Re: [PATCH v4 06/17] PCI: add SIOV and IMS capability detection
From: Raj, Ashok
Date: Wed Nov 11 2020 - 20:45:21 EST
On Wed, Nov 11, 2020 at 11:27:28PM +0100, Thomas Gleixner wrote:
> On Wed, Nov 11 2020 at 08:09, Ashok Raj wrote:
> >> > We'd also need a way for an OS running on bare metal to *know* that
> >> > it's on bare metal and can just compose MSI messages for itself. Since
> >> > we do expect bare metal to have an IOMMU, perhaps that is just a
> >> > feature flag on the IOMMU?
> >>
> >> Have the platform firmware advertise if it needs native or virtualized
> >> IMS handling. If it advertises neither don't support IMS?
> >
> > The platform hint can be easily accomplished via DMAR table flags. We could
> > have an IMS_OPTOUT(similart to x2apic optout flag) flag, when 0 its native
> > and IMS is supported.
> >
> > When vIOMMU is presented to guest, virtual DMAR table will have this flag
> > set to 1. Indicates to GuestOS, native IMS isn't supported.
>
> These opt-out bits suck by definition. It comes all back to the fact
> that the whole virt thing didn't have a hardware defined way to tell
> that the OS runs in a VM and not on bare metal. It wouldn't have been
> rocket science to do so.
I'm sure everybody dislikes (hate being a strong word :-)).
DVSEC capability. Real hardware always sets it to 1 for the IMS capability.
By default the DVSEC is not presented to guest even when the full PF is
presented to guest. I believe VFIO only builds and presents known standard
capabilities and specific extended capabilities. I'm a bit weak but maybe
@AlexWilliamson can confirm if I'm off track.
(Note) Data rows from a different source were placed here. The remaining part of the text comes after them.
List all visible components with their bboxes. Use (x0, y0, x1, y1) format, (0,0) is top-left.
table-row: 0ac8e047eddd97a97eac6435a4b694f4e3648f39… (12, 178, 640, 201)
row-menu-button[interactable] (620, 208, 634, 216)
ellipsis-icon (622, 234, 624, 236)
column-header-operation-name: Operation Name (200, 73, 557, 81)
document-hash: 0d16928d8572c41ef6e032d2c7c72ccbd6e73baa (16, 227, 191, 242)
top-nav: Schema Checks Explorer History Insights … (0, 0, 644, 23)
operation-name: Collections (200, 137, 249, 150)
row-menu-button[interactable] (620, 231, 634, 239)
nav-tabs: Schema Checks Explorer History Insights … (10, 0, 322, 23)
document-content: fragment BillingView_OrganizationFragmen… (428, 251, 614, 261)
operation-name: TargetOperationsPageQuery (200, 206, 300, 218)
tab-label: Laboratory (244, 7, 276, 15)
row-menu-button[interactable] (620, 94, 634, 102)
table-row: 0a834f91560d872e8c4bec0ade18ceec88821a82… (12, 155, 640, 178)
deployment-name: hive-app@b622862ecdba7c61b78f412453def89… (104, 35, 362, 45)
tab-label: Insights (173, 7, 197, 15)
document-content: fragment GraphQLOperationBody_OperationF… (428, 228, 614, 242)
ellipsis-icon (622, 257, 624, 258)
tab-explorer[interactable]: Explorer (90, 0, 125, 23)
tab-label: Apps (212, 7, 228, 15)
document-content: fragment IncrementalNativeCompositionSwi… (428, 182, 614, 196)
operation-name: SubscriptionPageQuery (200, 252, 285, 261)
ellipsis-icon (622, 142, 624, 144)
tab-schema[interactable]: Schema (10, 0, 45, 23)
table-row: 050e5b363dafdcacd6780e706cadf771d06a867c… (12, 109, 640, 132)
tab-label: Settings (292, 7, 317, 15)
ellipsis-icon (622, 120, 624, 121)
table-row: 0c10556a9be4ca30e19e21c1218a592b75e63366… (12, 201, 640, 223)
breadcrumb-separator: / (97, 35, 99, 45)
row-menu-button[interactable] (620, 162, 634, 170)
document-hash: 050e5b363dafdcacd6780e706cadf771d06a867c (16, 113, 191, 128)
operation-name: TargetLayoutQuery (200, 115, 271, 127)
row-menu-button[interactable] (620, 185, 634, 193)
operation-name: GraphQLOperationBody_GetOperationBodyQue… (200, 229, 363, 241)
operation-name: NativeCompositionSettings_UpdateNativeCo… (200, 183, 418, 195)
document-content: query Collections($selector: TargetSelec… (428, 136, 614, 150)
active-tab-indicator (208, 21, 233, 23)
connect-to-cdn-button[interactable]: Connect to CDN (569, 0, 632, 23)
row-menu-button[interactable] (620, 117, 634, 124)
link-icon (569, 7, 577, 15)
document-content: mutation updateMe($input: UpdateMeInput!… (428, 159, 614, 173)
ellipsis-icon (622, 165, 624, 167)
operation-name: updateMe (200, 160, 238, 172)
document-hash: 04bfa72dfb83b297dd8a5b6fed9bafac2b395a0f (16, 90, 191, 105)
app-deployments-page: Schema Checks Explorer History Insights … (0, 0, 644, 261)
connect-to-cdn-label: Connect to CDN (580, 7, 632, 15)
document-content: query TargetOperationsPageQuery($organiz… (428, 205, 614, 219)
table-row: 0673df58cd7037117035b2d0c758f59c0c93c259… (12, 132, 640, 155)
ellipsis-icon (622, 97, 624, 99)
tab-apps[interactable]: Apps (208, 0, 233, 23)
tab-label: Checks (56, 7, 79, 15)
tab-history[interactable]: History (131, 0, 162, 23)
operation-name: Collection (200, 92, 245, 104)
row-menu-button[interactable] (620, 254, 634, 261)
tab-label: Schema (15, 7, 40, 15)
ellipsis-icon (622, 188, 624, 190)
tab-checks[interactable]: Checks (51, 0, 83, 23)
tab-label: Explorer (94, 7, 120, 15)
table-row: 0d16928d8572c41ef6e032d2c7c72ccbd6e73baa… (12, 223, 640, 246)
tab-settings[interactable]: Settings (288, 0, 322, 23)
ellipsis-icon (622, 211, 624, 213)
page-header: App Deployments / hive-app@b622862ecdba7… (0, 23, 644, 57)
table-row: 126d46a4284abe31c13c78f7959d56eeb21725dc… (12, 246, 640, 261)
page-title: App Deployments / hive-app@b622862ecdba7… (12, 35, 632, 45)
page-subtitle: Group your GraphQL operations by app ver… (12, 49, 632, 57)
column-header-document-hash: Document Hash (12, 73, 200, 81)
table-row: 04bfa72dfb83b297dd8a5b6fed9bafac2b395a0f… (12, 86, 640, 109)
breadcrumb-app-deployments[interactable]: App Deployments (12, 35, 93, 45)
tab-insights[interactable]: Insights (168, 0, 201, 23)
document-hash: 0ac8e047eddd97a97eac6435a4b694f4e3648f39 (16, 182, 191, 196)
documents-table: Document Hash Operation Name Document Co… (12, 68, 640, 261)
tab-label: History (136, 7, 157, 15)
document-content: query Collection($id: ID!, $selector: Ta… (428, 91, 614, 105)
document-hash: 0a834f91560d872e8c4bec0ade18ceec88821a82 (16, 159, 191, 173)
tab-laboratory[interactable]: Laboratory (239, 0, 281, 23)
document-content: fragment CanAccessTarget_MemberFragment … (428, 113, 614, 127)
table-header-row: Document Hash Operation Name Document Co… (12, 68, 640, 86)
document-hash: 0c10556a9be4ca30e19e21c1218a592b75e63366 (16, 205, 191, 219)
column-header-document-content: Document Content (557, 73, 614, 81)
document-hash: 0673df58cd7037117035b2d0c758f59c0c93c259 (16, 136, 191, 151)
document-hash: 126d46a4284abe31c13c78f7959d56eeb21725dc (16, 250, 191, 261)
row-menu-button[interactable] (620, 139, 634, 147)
This tells the driver in guest that IMS is not available and will not
create those new dev_msi calls.
Only if the VMM has build support to expose IMS for this device, guest SW
can even see DVSEC.SIOV.IMS=1. This also means the required plumbing, say
vIOMMU, or a hypercall has been provisioned, and adminstrator knows the
guest is compatible for these options.
There maybe better ways to do this. If this has to be done differently
we certainly can and will do.
>
> And because that does not exist, we need magic opt-out bits for every
> other piece of functionality which gets added. Can we please stop this
> and provide a well defined way to tell the OS whether it runs on bare
> metal or not?
>
> The point is that you really want opt-in bits so that decisions come
> down to
How would we opt-in when the feature is not available? You need someway to
tell the capability is available in the guest?, but then there is no reason
to opt-in though.. its ready for use isn't it?
>
> if (!virt || virt->supports_X)
The only closest thing that comes to mind is the CPUID bits, you had
mentioned they aren't reliable if the VMM didn't set those in an earlier
mail. If you want a platform level generic support.
- DMAR table optout's you had mentioned that's ugly
- We could use caching mode, but its not a platform level thing, and vendor
specific. I'm not sure if other vendors have a similar feature. If there
is a generic capabilty, we could expose via the iommu api's if we are in
virt or real platform.
>
> which is the obvious sane and safe logic. But sure, why am I asking for
> sane and safe in the context of virtualization?
We can pick how to solve this, and just waiting for you to tell, what
mechanism you prefer that's less painful and architecturally acceptible for
virtualization and linux. We are all ears!
Cheers,
Ashok